Rural Groundswell NZ protestors are gearing up to drive their tractors and utes through the region today and protest the “unworkable regulations” imposed on farmers.
The protesters plan to make their way through Featherston at around 10am, through to Greytown at 10.40am, Carterton at 11am, and finally congregate and stop for lunch at the Horseshoe car park in Masterton from 12–12.45pm today.
Similar to last year’s protest – The Groundswell Tractor March was organised across New Zealand off the back of government-proposed farm emissions pricing.
Initially founded by two southern farmers – Byrce Mckenzie and Laurie Paterson – Groundswell is now supported by a team of volunteers and rural professionals.
Groundswell NZ co-founder Mckenzie told the Times-Age that a number of agriculture regulations put in place by the government “are not practical and farmers can’t comply with some of them”.
“We just want them to be practical so that people can comply, rather than just being pipe dreams,” he said.
While McKenzie acknowledged that there is a need for some regulation of agriculture, he is confident that there are alternatives through their Groundswell solutions – which will be announced at a get-together “burning policy day” in Auckland this Saturday.
“It’s burning the policies that are unworkable.”
According to McKenzie – what led him to establish Groundswell NZ in 2020 was his concern for younger generations and the battles they face farming “under unworkable regulations,” with the agriculture methane emissions tax being one of his main concerns for rural NZ.
“Until there’s real science used to actually determine the warming effect of methane, we will stand firmly against it,” McKenzie said.
Groundswell’s marches in the past have reflected positive changes, Mckenzie said, in particular the government’s changes to the National Policy Statement for Freshwater Management following their 2021 protest.
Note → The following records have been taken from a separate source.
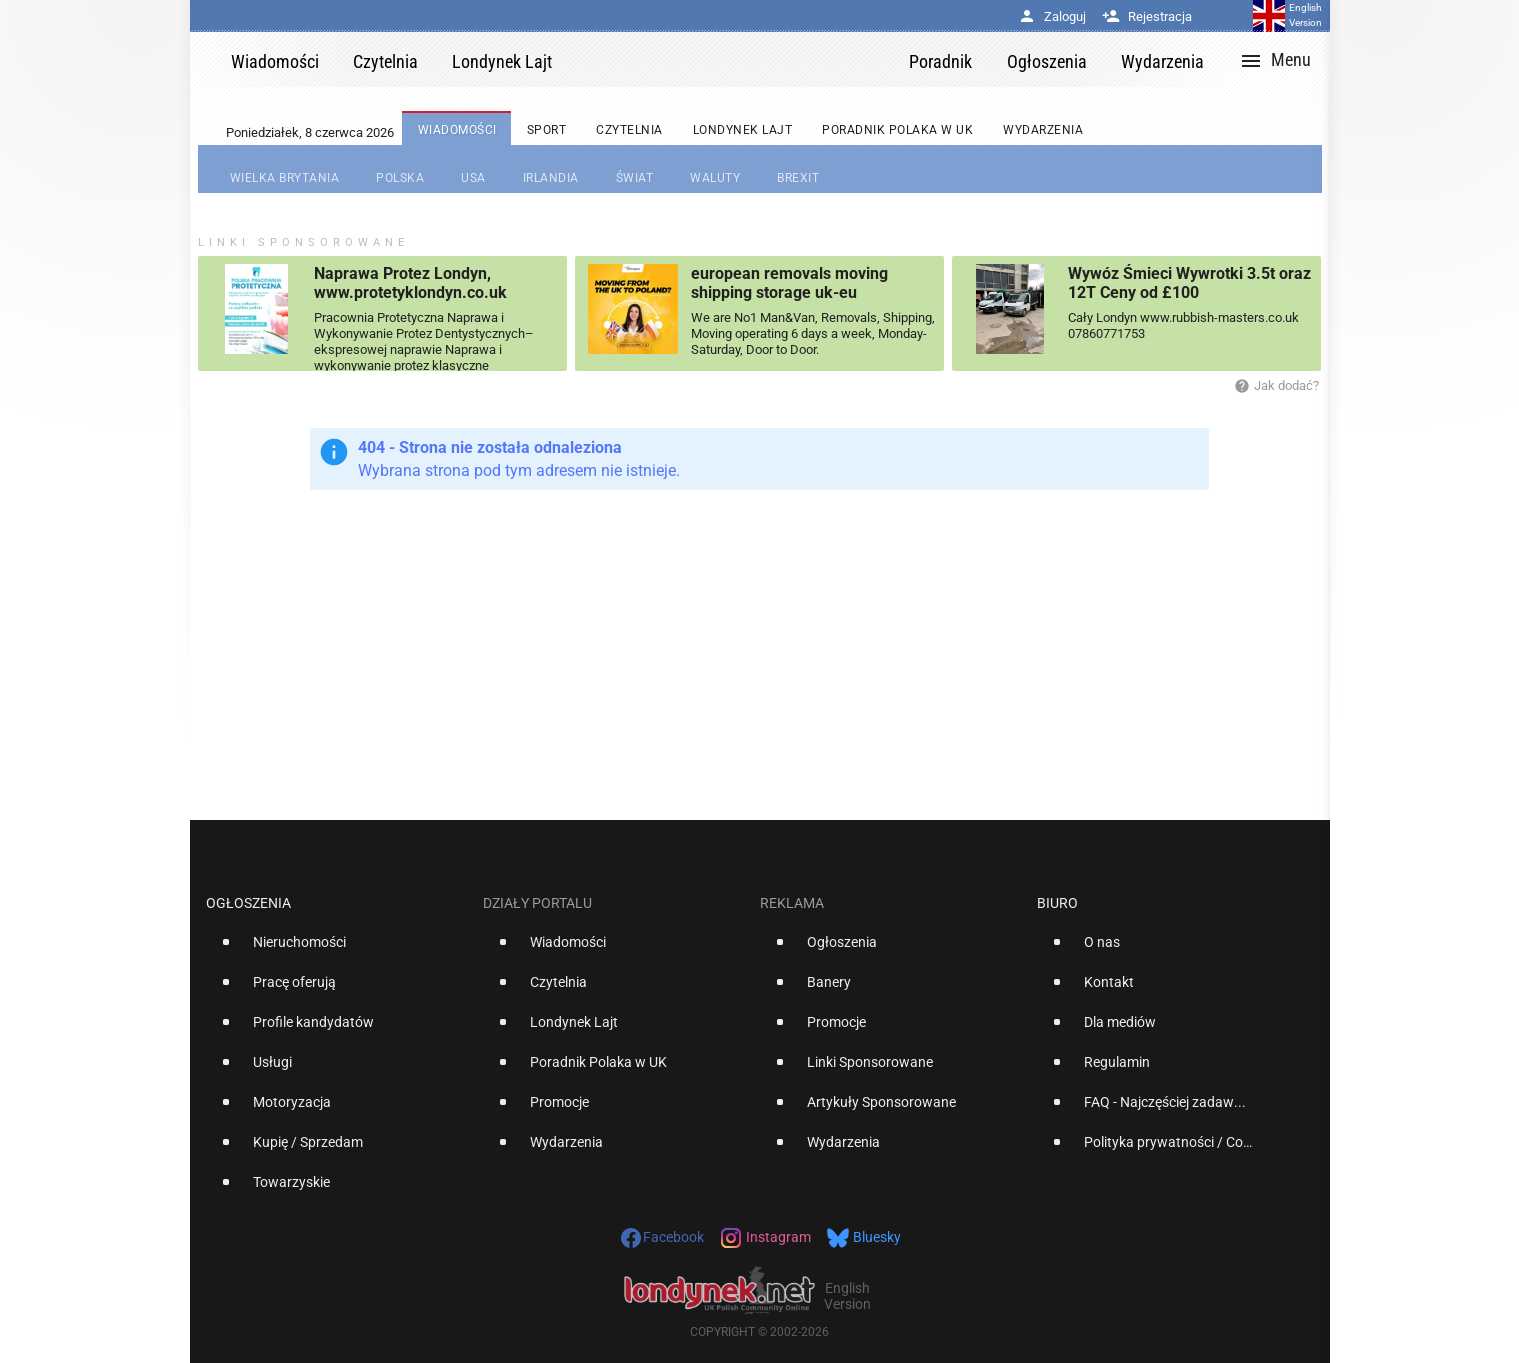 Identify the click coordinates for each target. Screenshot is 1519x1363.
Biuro (1057, 903)
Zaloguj (1052, 16)
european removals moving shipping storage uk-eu (789, 283)
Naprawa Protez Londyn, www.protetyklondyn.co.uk (410, 283)
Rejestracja (1147, 16)
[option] (336, 950)
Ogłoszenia (248, 903)
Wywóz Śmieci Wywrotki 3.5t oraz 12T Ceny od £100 (1189, 283) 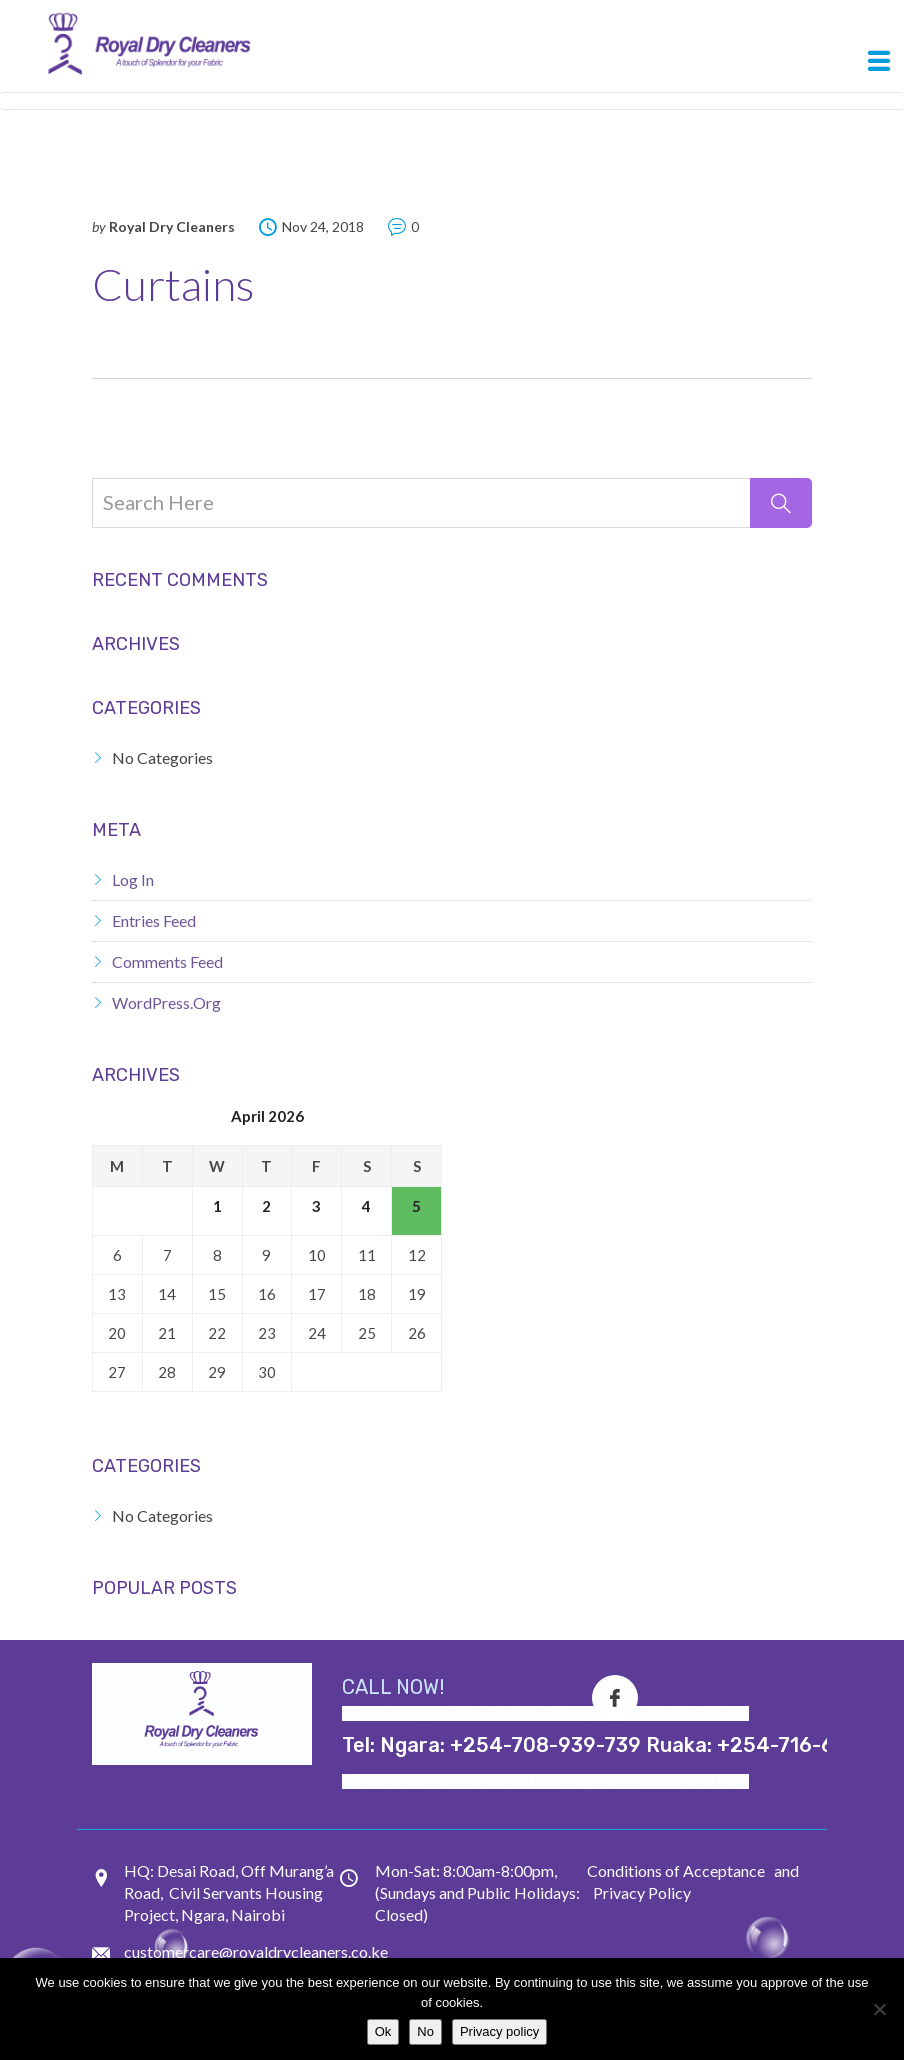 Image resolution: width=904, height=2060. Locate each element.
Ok (383, 2031)
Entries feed (154, 920)
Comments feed (167, 961)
“They certainly listened and we know that because Agriculture Minister Damien O’Connor was very quick to contact us and tell us that,” Mckenzie said.
Although it’s the first time McKenzie has attended Groundswell’s March in Masterton, he said he has heard from other attendees that there have been good turnouts
of protestors in the past.
McKenzie said he is unsure how many protestors will convoy through the region today, due to weather and farmers’ availability.
“The march was designed to be user-friendly for farmers to be able to join in for a little while,” McKenzie said.
Meanwhile, Wellington Acting District Commander Wade Jennings said police are aware of several groups planning protest activity, including a march to Parliament grounds tomorrow.
“We have been planning for these events, particularly taking into account managing movement of a large number of people and vehicles,” Jennings said.
“Police acknowledge the right to protest, and our role is to ensure the safety of all as well as upholding the law.
Police have been in contact with organisers of various groups and have “set clear expectations for peaceful and lawful activity.”